Dataset entries:
╔══
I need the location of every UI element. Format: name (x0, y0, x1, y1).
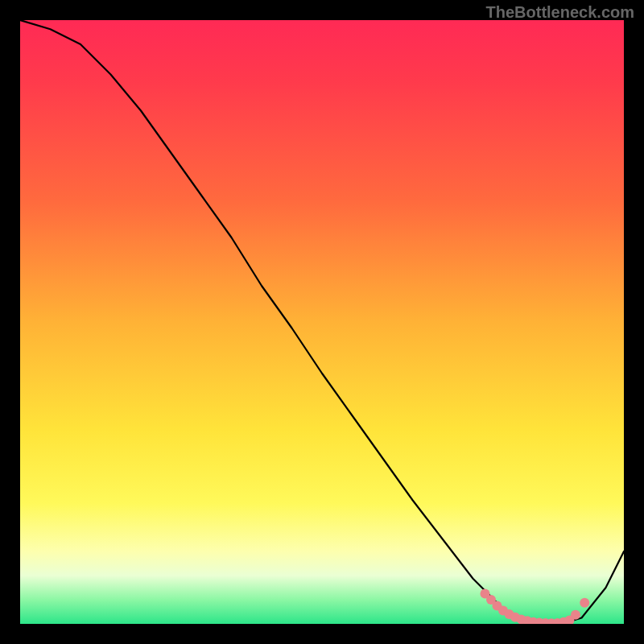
bottleneck-curve (20, 20, 624, 623)
highlight-dot (571, 610, 580, 620)
chart-frame: TheBottleneck.com (0, 0, 644, 644)
attribution-text: TheBottleneck.com (486, 3, 634, 22)
highlight-dots (481, 589, 590, 625)
highlight-dot (580, 598, 589, 608)
plot-area (20, 20, 624, 624)
curve-layer (20, 20, 624, 624)
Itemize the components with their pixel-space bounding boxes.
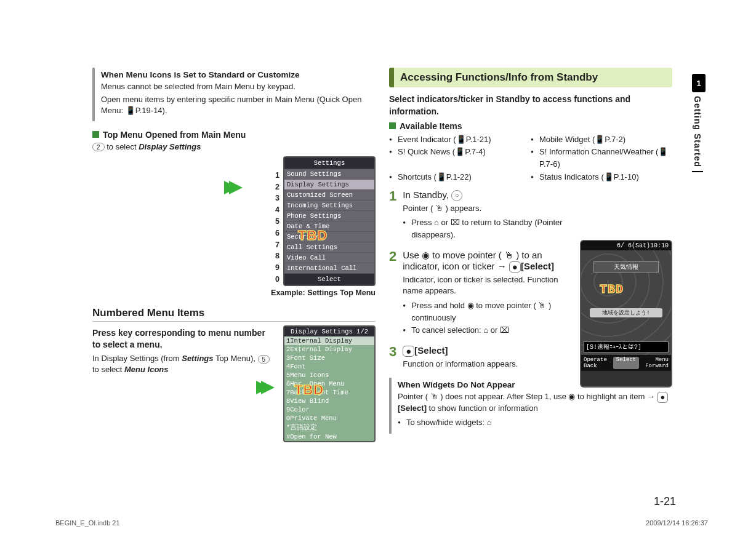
note-title: When Menu Icons is Set to Standard or Cu… bbox=[101, 70, 376, 79]
step-number: 3 bbox=[389, 345, 396, 372]
menu-row: 8View Blind bbox=[284, 397, 374, 405]
note-body: Pointer ( 🖱 ) does not appear. After Ste… bbox=[398, 391, 672, 414]
list-item: Press ⌂ or ⌧ to return to Standby (Point… bbox=[403, 217, 574, 241]
green-arrow-icon bbox=[261, 381, 275, 394]
page-number: 1-21 bbox=[654, 495, 676, 508]
side-tab: 1 Getting Started bbox=[692, 74, 708, 178]
softkey-bar: Operate Back Select Menu Forward bbox=[581, 355, 671, 371]
softkey-select: Select bbox=[284, 274, 374, 285]
print-footer: BEGIN_E_OI.indb 21 2009/12/14 16:26:37 bbox=[55, 519, 708, 527]
step-number: 1 bbox=[389, 189, 396, 244]
chapter-title-vertical: Getting Started bbox=[692, 92, 703, 172]
menu-row: International Call bbox=[284, 263, 374, 274]
left-column: When Menu Icons is Set to Standard or Cu… bbox=[92, 68, 376, 442]
chapter-number-tab: 1 bbox=[692, 74, 706, 92]
note-line2: Open menu items by entering specific num… bbox=[101, 94, 376, 116]
square-bullet-icon bbox=[389, 122, 396, 129]
footer-left: BEGIN_E_OI.indb 21 bbox=[55, 519, 120, 527]
press-key-body: In Display Settings (from Settings Top M… bbox=[92, 353, 275, 375]
center-key-icon: ● bbox=[403, 346, 414, 357]
menu-row: 1Internal Display bbox=[284, 336, 374, 345]
numbered-items-heading: Numbered Menu Items bbox=[92, 307, 376, 322]
menu-row: Call Settings bbox=[284, 242, 374, 253]
step-lead: ●[Select] bbox=[403, 345, 574, 357]
status-bar: 6/ 6(Sat)10:10 bbox=[581, 241, 671, 250]
step-note: Indicator, icon or ticker is selected. F… bbox=[403, 274, 574, 296]
step-lead: Use ◉ to move pointer ( 🖱 ) to an indica… bbox=[403, 250, 574, 272]
menu-row: Video Call bbox=[284, 253, 374, 263]
menu-row: 2External Display bbox=[284, 345, 374, 354]
softkey-right: Menu Forward bbox=[645, 357, 669, 369]
tbd-stamp: TBD bbox=[600, 282, 624, 296]
list-item: To cancel selection: ⌂ or ⌧ bbox=[403, 324, 574, 336]
list-item: Status Indicators (📱P.1-10) bbox=[531, 171, 672, 183]
phone-title: Display Settings 1/2 bbox=[284, 327, 374, 336]
footer-right: 2009/12/14 16:26:37 bbox=[646, 519, 708, 527]
center-key-icon: ● bbox=[509, 261, 521, 272]
list-item: Event Indicator (📱P.1-21) bbox=[389, 133, 531, 146]
center-key-icon: ● bbox=[657, 392, 668, 403]
menu-row: 5Menu Icons bbox=[284, 371, 374, 380]
phone-settings-screenshot: Settings Sound Settings Display Settings… bbox=[283, 156, 376, 286]
list-item: Press and hold ◉ to move pointer ( 🖱 ) c… bbox=[403, 300, 574, 324]
step-number: 2 bbox=[389, 250, 396, 339]
note-callout: When Menu Icons is Set to Standard or Cu… bbox=[92, 68, 376, 121]
key-5-icon: 5 bbox=[258, 355, 270, 364]
menu-row: Sound Settings bbox=[284, 169, 374, 180]
menu-row: 7Back Light Time bbox=[284, 388, 374, 397]
available-items-list: Event Indicator (📱P.1-21) Mobile Widget … bbox=[389, 133, 672, 183]
weather-widget: 天気情報 bbox=[593, 261, 659, 272]
phone-standby-screenshot: 6/ 6(Sat)10:10 天気情報 TBD 地域を設定しよう! [S!速報ﾆ… bbox=[580, 240, 672, 388]
menu-row: 3Font Size bbox=[284, 354, 374, 362]
softkey-center: Select bbox=[613, 357, 639, 369]
list-item: Mobile Widget (📱P.7-2) bbox=[531, 133, 672, 146]
step-3: 3 ●[Select] Function or information appe… bbox=[389, 345, 574, 372]
key-2-icon: 2 bbox=[92, 143, 105, 151]
note-line1: Menus cannot be selected from Main Menu … bbox=[101, 81, 376, 92]
news-ticker: [S!速報ﾆｭｰｽとは?] bbox=[584, 341, 669, 352]
green-arrow-icon bbox=[229, 181, 243, 194]
menu-row: *言語設定 bbox=[284, 423, 374, 432]
number-column: 1234567890 bbox=[275, 156, 279, 285]
step-note: Function or information appears. bbox=[403, 359, 574, 370]
menu-row: Date & Time bbox=[284, 221, 374, 232]
top-menu-heading: Top Menu Opened from Main Menu bbox=[92, 130, 376, 140]
step-lead: In Standby, ○ bbox=[403, 189, 574, 201]
softkey-left: Operate Back bbox=[584, 357, 607, 369]
top-menu-body: 2 to select Display Settings bbox=[92, 141, 376, 153]
menu-row: Customized Screen bbox=[284, 190, 374, 201]
list-item: S! Information Channel/Weather (📱P.7-6) bbox=[531, 146, 672, 170]
section-lead: Select indicators/ticker in Standby to a… bbox=[389, 93, 672, 117]
section-header-bar: Accessing Functions/Info from Standby bbox=[389, 68, 672, 87]
nav-key-icon: ○ bbox=[451, 190, 462, 201]
list-item: Shortcuts (📱P.1-22) bbox=[389, 171, 531, 183]
step-note: Pointer ( 🖱 ) appears. bbox=[403, 203, 574, 214]
list-item: S! Quick News (📱P.7-4) bbox=[389, 146, 531, 170]
list-item: To show/hide widgets: ⌂ bbox=[398, 416, 672, 429]
menu-row: 4Font bbox=[284, 362, 374, 371]
menu-row: #Open for New bbox=[284, 432, 374, 441]
menu-row: 6Hor. Open Menu bbox=[284, 380, 374, 388]
region-widget: 地域を設定しよう! bbox=[590, 308, 662, 317]
phone-display-settings-screenshot: Display Settings 1/2 1Internal Display 2… bbox=[283, 325, 376, 442]
square-bullet-icon bbox=[92, 131, 99, 138]
phone-title: Settings bbox=[284, 157, 374, 169]
menu-row: Incoming Settings bbox=[284, 201, 374, 211]
menu-row: 9Color bbox=[284, 405, 374, 414]
step-2: 2 Use ◉ to move pointer ( 🖱 ) to an indi… bbox=[389, 250, 574, 339]
right-column: Accessing Functions/Info from Standby Se… bbox=[389, 68, 672, 442]
step-1: 1 In Standby, ○ Pointer ( 🖱 ) appears. P… bbox=[389, 189, 574, 244]
menu-row: 0Private Menu bbox=[284, 414, 374, 423]
menu-row: Security bbox=[284, 232, 374, 242]
menu-row: Phone Settings bbox=[284, 211, 374, 221]
available-items-heading: Available Items bbox=[389, 121, 672, 131]
menu-row: Display Settings bbox=[284, 180, 374, 190]
figure-caption: Example: Settings Top Menu bbox=[92, 288, 376, 297]
press-key-heading: Press key corresponding to menu number t… bbox=[92, 327, 275, 351]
╚══
» Exercise:
Locate the word "Display" in the entries, and copy every line where it is found.

» Solved exercise:
press-key-body: In Display Settings (from Settings Top M… bbox=[92, 353, 275, 375]
menu-row: 1Internal Display bbox=[284, 336, 374, 345]
menu-row: 2External Display bbox=[284, 345, 374, 354]
phone-title: Display Settings 1/2 bbox=[284, 327, 374, 336]
phone-settings-screenshot: Settings Sound Settings Display Settings… bbox=[283, 156, 376, 286]
top-menu-body: 2 to select Display Settings bbox=[92, 141, 376, 153]
phone-display-settings-screenshot: Display Settings 1/2 1Internal Display 2… bbox=[283, 325, 376, 442]
menu-row: Display Settings bbox=[284, 180, 374, 190]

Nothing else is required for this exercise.